Prior to his appointment as ERC Vice-President, Eystein Jansen was known as the Founding Director for the Bjerknes Centre for Climate Research, established in 2000. Jansen stayed on as Director until 2013, building the Bjerknes Centre into a large multidisciplinary climate research centre, now ranking as internationally renowned.

Science diplomacy

– In Academia Europaea, you are both a Hub Director and a Trustee. What challenges do you see for AE in the coming years?
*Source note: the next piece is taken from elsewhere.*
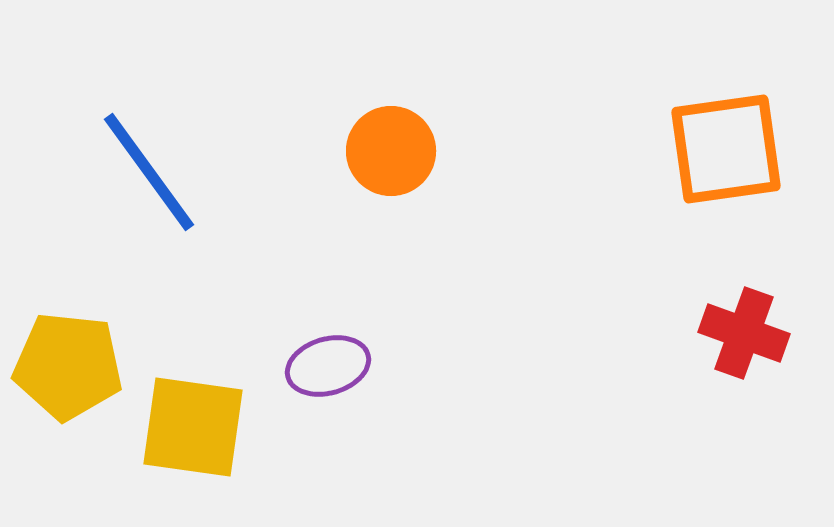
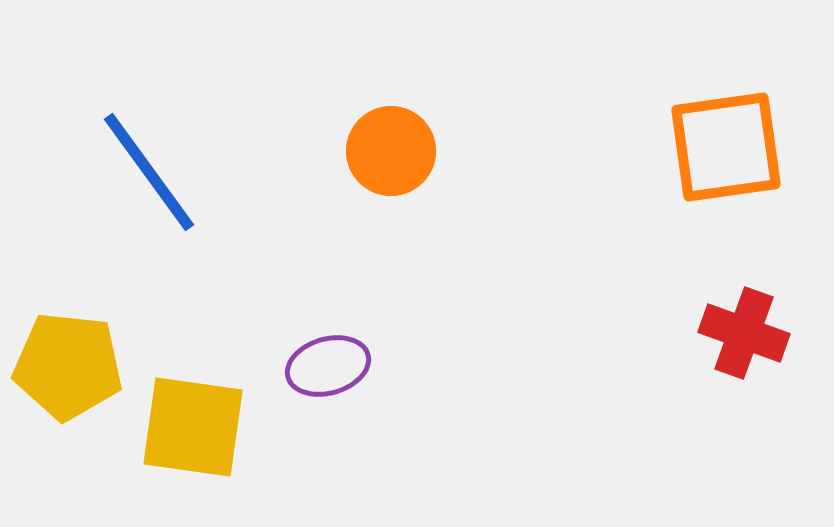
orange square: moved 2 px up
– Unless the pandemic takes new forms again, one of the main threats, both to society and to science in the coming years, will be the war in Ukraine. Whatever solutions may come, the war will have consequences for many years. It will affect science particularly in the fields of international cooperation and science diplomacy. Both these areas are cornerstones in the work of Academia Europaea.

– For the AE-Bergen Hub, Arctic issues and research is a strategic priority. Traditionally, the Arctic has been a good example of an area with low barriers to cooperation between Russia and the rest of the world. In the short term, this will now be very difficult.

– Working together with SAPEA, Academia Europaea have been investigating ways to achieve a systemic approach to the energy transition in Europe. Energy has now become a part of warfare, putting extra pressure on energy policy. In my view, these situations increase the need for evidence-based policy, and for courageous politicians.

In the coming years, the AE-Bergen Hub will have to share Eystein Jansen’s capacities with the ERC.

– I will not have any direct influence on project grants from my position as Vice-President, so the position is maybe not quite as powerful as some people would imagine. My main responsibility will be in appointing members of evaluation panels, ensuring that they are all experts in their fields, Eystein Jansen says.